Beard W A, Dilley R A
Department of Biological Sciences, Purdue University, West Lafayette, Indiana 47907.
J Bioenerg Biomembr. 1988 Feb;20(1):85-106. doi: 10.1007/BF00762139.
The great sensitivity of the luciferin-luciferase ATP detection system allows direct observation of ATP formation derived from single-turnover flashes in a thylakoid reaction mixture. The method can measure the energization threshold--the number of flashes required for the initiation of ATP formation--as well as detect post-illumination ATP formation after the last flash of a flash sequence. We describe the characteristics of this post-illumination phosphorylation which can be observed after a series of phosphorylating flashes (PIP+) or when the assay for ATP formation was performed in a "traditional" manner where the ADP and Pi were added after the flash-energization period (PIP-). Comparing PIP+ yields and kinetics of the PIP+ decay under various treatments can give information about membrane energization events only if it is clearly established that different PIP+ yields and decay rates are not due to limitations of the luciferase-catalyzed reaction. Experiments showing that the PIP+ ATP yield and kinetics were due to membrane-limited deenergization events (proton efflux) rather than luciferase limitations include: (1) An uncoupler, nigericin, added after the last flash reduced the PIP+ yield, but had no effect on the luciferase reaction. (2) The kinetics of the luminescence after adding standard ATP were much faster than the PIP+ kinetics. (3) Valinomycin and K+ stimulated the PIP+ yield but had no influence on the luciferase reaction. (4) Lowering the pH from 8 to 7 increased both the PIP- (an assay independent of luciferase kinetics) and the PIP+ ATP yields, an expected result owing to the greater endogenous buffering power encountered by the proton gradient when the external pH is 7. In spite of the last-mentioned point, the threshold flash number for ATP formation onset was the same for pH 7 and 8 (valinomycin, K+ present) at slow flash frequencies. This is consistent with a membrane-localized rather than a delocalized gradient. The accompanying reports (W. A. Beard, G. Chiang and R. A. Dilley, and W. A. Beard and R. A. Dilley, J. Bioenerg. Biomembr.) show that different conditions can lead to observing either localized or delocalized proton gradient coupling in the PIP+ event and the ATP onset threshold flash number.

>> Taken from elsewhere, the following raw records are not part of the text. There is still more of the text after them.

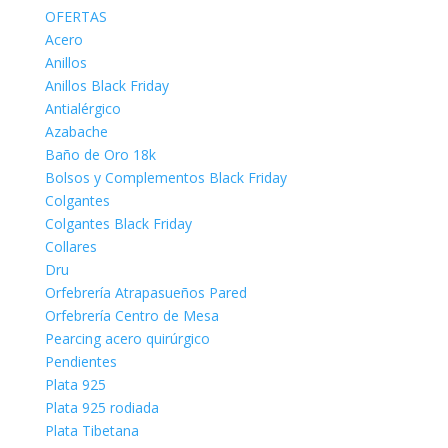
OFERTAS
Acero
Anillos
Anillos Black Friday
Antialérgico
Azabache
Baño de Oro 18k
Bolsos y Complementos Black Friday
Colgantes
Colgantes Black Friday
Collares
Dru
Orfebrería Atrapasueños Pared
Orfebrería Centro de Mesa
Pearcing acero quirúrgico
Pendientes
Plata 925
Plata 925 rodiada
Plata Tibetana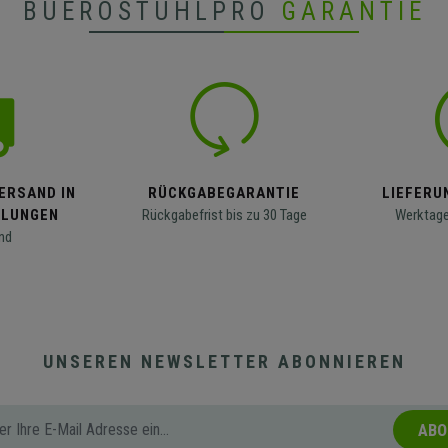
BUEROSTUHLPRO
GARANTIE
ERSAND IN
RÜCKGABEGARANTIE
LIEFERUN
LLUNGEN
Rückgabefrist bis zu 30 Tage
Werktage
nd
UNSEREN NEWSLETTER ABONNIEREN
ABO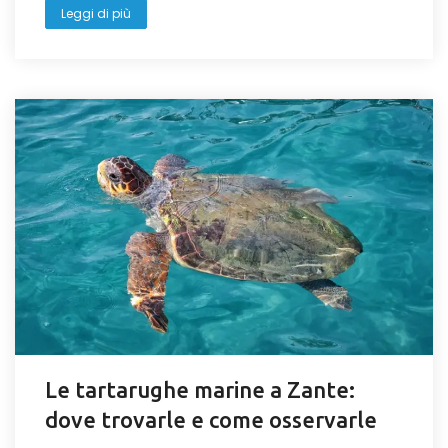
Leggi di più
Le tartarughe marine a Zante:
dove trovarle e come osservarle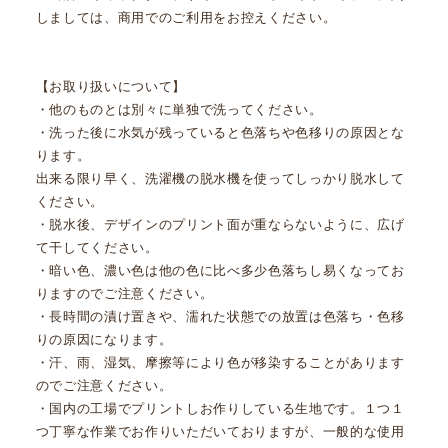
しましては、商用でのご利用をお控えください。
【お取り扱いについて】
・他のものとは別々に単独で洗ってください。
・洗った後に水気が残っていると色落ちや色移りの原因とな
ります。
出来る限り早く、洗濯機の脱水機を使ってしっかり脱水して
ください。
・脱水後、デザインのプリント面が重ならないように、広げ
て干してください。
・暗い色、濃い色は他の色に比べ多少色落ちし易くなってお
りますのでご注意ください。
・長時間の漬け置きや、濡れた状態での放置は色落ち・色移
りの原因になります。
・汗、雨、湿気、摩擦等により色が移染することがあります
のでご注意ください。
・国内の工場でプリントしお作りしている生地です。１つ１
つ丁寧な作業でお作りいただいておりますが、一般的な使用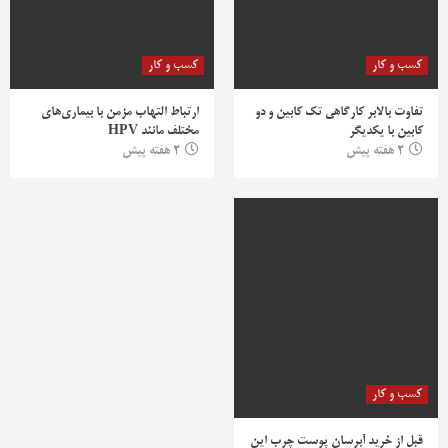
کسب و کار
کسب و کار
تفاوت بالابر کارگاهی تک کابین و دو
ارتباط التهاب مزمن با بیماری‌های
کابین با یکدیگر
مختلف مانند HPV
2 هفته پیش
2 هفته پیش
کسب و کار
قبل از خرید آبرسان پوست چرب این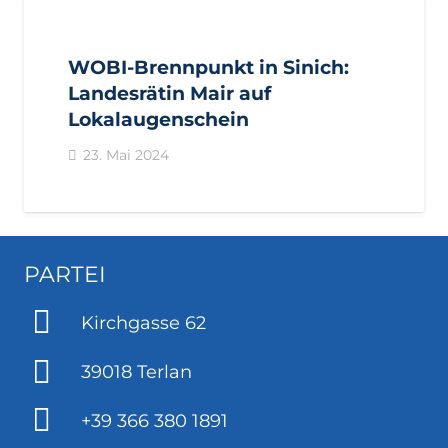
AKTUELL
PRESSE
PRESSEMITTEILUNGEN
WOBI-Brennpunkt in Sinich:
Landesrätin Mair auf
Lokalaugenschein
23. Mai 2024
PARTEI
Kirchgasse 62
39018 Terlan
+39 366 380 1891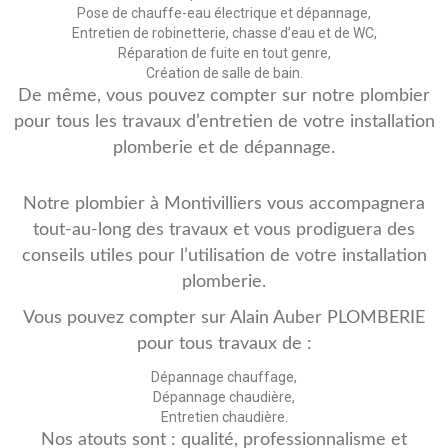
Pose de chauffe-eau électrique et dépannage,
Entretien de robinetterie, chasse d’eau et de WC,
Réparation de fuite en tout genre,
Création de salle de bain.
De même, vous pouvez compter sur notre plombier
pour tous les travaux d’entretien de votre installation
plomberie et de dépannage.
Notre plombier à Montivilliers vous accompagnera
tout-au-long des travaux et vous prodiguera des
conseils utiles pour l’utilisation de votre installation
plomberie.
Vous pouvez compter sur Alain Auber PLOMBERIE
pour tous travaux de :
Dépannage chauffage,
Dépannage chaudière,
Entretien chaudière.
Nos atouts sont : qualité, professionnalisme et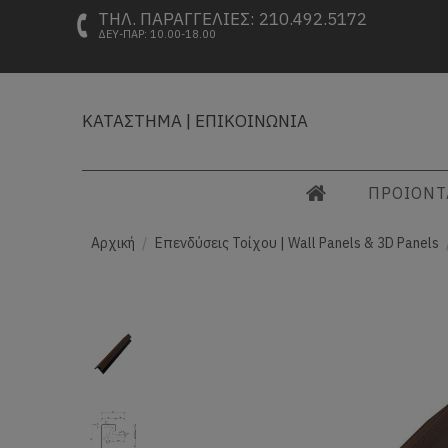
ΤΗΛ. ΠΑΡΑΓΓΕΛΙΕΣ: 210.492.5172
ΔΕΥ-ΠΑΡ: 10.00-18.00
ΚΑΤΑΣΤΗΜΑ
|
ΕΠΙΚΟΙΝΩΝΙΑ
ΠΡΟΙΟΝ
Αρχική
Επενδύσεις Τοίχου | Wall Panels & 3D Panels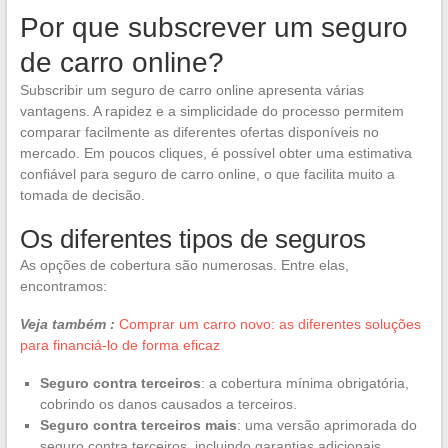
Por que subscrever um seguro
de carro online?
Subscribir um seguro de carro online apresenta várias
vantagens. A rapidez e a simplicidade do processo permitem
comparar facilmente as diferentes ofertas disponíveis no
mercado. Em poucos cliques, é possível obter uma estimativa
confiável para seguro de carro online, o que facilita muito a
tomada de decisão.
Os diferentes tipos de seguros
As opções de cobertura são numerosas. Entre elas,
encontramos:
Veja também :
Comprar um carro novo: as diferentes soluções
para financiá-lo de forma eficaz
Seguro contra terceiros
: a cobertura mínima obrigatória,
cobrindo os danos causados a terceiros.
Seguro contra terceiros mais
: uma versão aprimorada do
seguro contra terceiros, incluindo garantias adicionais.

荧光素-荧光素酶ATP检测系统的高灵敏度使得能够直接观察类囊体反应混合物中单周转闪光产生的ATP形成。该方法可以测量能量化阈值——启动ATP形成所需的闪光次数——以及检测闪光序列最后一次闪光后光照后ATP的形成。我们描述了这种光照后磷酸化的特征,这可以在一系列磷酸化闪光(PIP+)后观察到,或者当以“传统”方式进行ATP形成测定时观察到,即在闪光激发期后添加ADP和Pi(PIP-)。只有在明确确定不同的PIP+产量和衰减率不是由于荧光素酶催化反应的限制时,比较不同处理下PIP+的产量和PIP+衰减的动力学才能提供有关膜能量化事件的信息。表明PIP+ATP产量和动力学是由于膜限制的去能量化事件(质子外流)而非荧光素酶限制的实验包括:(1)在最后一次闪光后添加解偶联剂尼日利亚菌素会降低PIP+产量,但对荧光素酶反应没有影响。(2)添加标准ATP后发光的动力学比PIP+动力学快得多。(3)缬氨霉素和K+刺激PIP+产量,但对荧光素酶反应没有影响。(4)将pH从8降至7会增加PIP-(一种与荧光素酶动力学无关的测定)和PIP+ATP产量,这是一个预期结果,因为当外部pH为7时质子梯度遇到更大的内源性缓冲能力。尽管有最后一点,但对于pH 7和8(存在缬氨霉素、K+),在慢闪光频率下ATP形成开始的阈值闪光次数是相同的。这与膜定位而非离域梯度一致。随附的报告(W. A. Beard、G. Chiang和R. A. Dilley,以及W. A. Beard和R. A. Dilley,《生物能量与生物膜杂志》)表明,不同条件下可能会观察到PIP+事件中局部或离域质子梯度偶联以及ATP开始阈值闪光次数。